The city also will waive the proof of insurance requirement for volunteer groups working with nonriding power equipment and “irrigation operation within appropriate limits.”

The city has required $500,000 of liability coverage for work with power equipment and $1 million of coverage for any kind of irrigation project.

The city will continue to require insurance for community groups that hire contractors to maintain and do landscape work on city property.

James Mauldin, Fort Worth assistant director of financial management services, said the staff believes the changes limit the city’s exposure while stepping out of the way of volunteers.

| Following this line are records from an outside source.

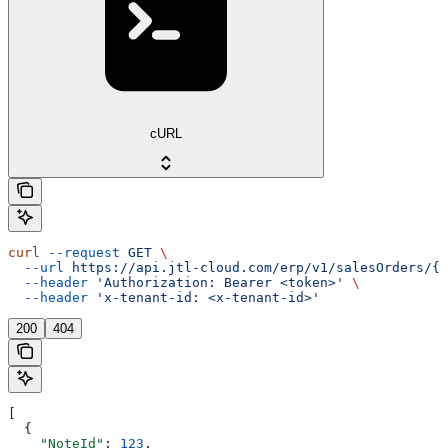
cURL
curl
 --request
 GET
 \
  --url
 https://api.jtl-cloud.com/erp/v1/salesOrders/{s
  --header
 'Authorization: Bearer <token>'
 \
  --header
 'x-tenant-id: <x-tenant-id>'
200
404
[
  {
    "NoteId"
: 
123
,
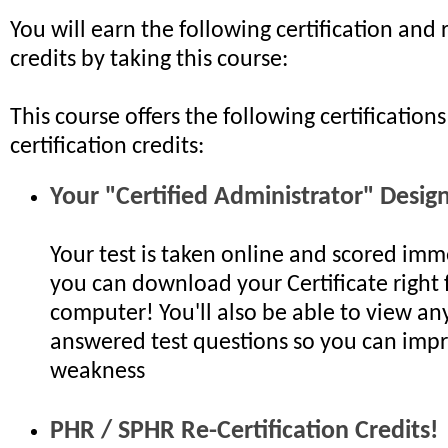
You will earn the following certification and r
credits by taking this course:
This course offers the following certifications
certification credits:
Your "Certified Administrator" Desig
Your test is taken online and scored imm
you can download your Certificate right
computer! You'll also be able to view any
answered test questions so you can impr
weakness
PHR / SPHR Re-Certification Credits!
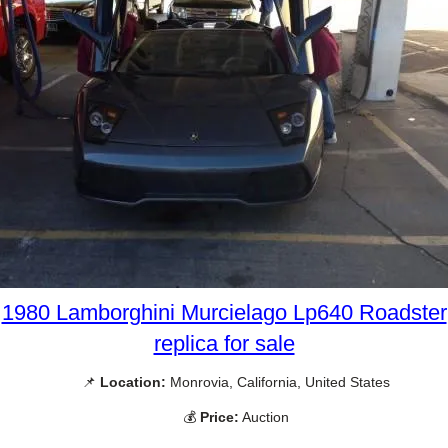
1980 Lamborghini Murcielago Lp640 Roadster
replica for sale
📌
Location:
Monrovia, California, United States
💰
Price:
Auction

“There’s been almost no claim activity related to this type of activity,” Mauldin said. “We’re willing to take that risk.”

Libby Willis, president of the Oakhurst Neighborhood Association in north Fort Worth, which has been pushing the city to ease up on the insurance requirements, said “we’re real happy” with the city’s change.

Oakhurst has five city-owned medians and, “at some point, we fell off the city’s mowing schedule,” she said.

To meet the city’s required $500,000 in liability coverage, the neighborhood association would have had to spend $700-$900 per year per median, she said.

The neighborhood also wanted to be able to operate irrigation systems on city property, but was blocked by the city’s liability requirement, she said.

The association has hired a landscaper with insurance who has helped with some of the median work, but “we couldn’t afford to do all five,” Willis said.

The change doesn’t require City Council approval. The staff is getting ready to send it out to neighborhoods, implementing it “as soon as possible,” Mauldin said.

The city is self-insured for liability claims that arise when its employees are involved in accidents.

The staff considered extending blanket coverage to volunteers, but wanted to do it with a private insurance product that limited the city’s exposure, he said.

Officials couldn’t find an effective option, Mauldin said.

The city still has exposure for injuries to third parties caused by volunteers, but state law limits that exposure, he said.